■ RECORDS FOR THE EXERCISE:
BEGIN
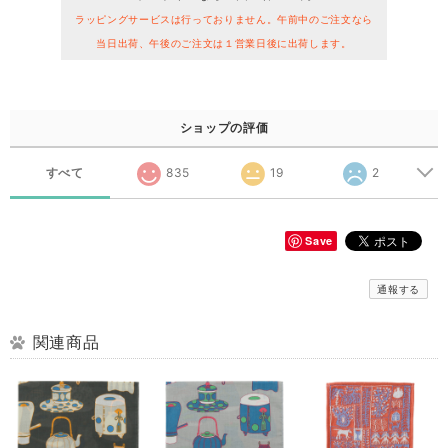
ラッピングサービスは行っておりません。午前中のご注文なら
当日出荷、午後のご注文は１営業日後に出荷します。
ショップの評価
すべて
835
19
2
Save
通報する
関連商品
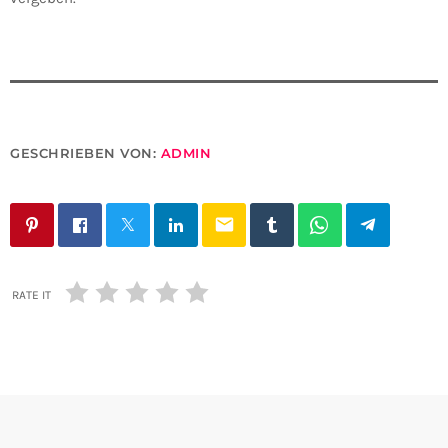
GESCHRIEBEN VON:
ADMIN
email
RATE IT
END
■ WHAT YOU NEED TO DO:
Give back the material word for word, without images.

■ EXERCISE ANSWER:
ラッピングサービスは行っておりません。午前中のご注文なら
当日出荷、午後のご注文は１営業日後に出荷します。
ショップの評価
すべて
835
19
2
Save
通報する
関連商品
GESCHRIEBEN VON:
ADMIN
email
RATE IT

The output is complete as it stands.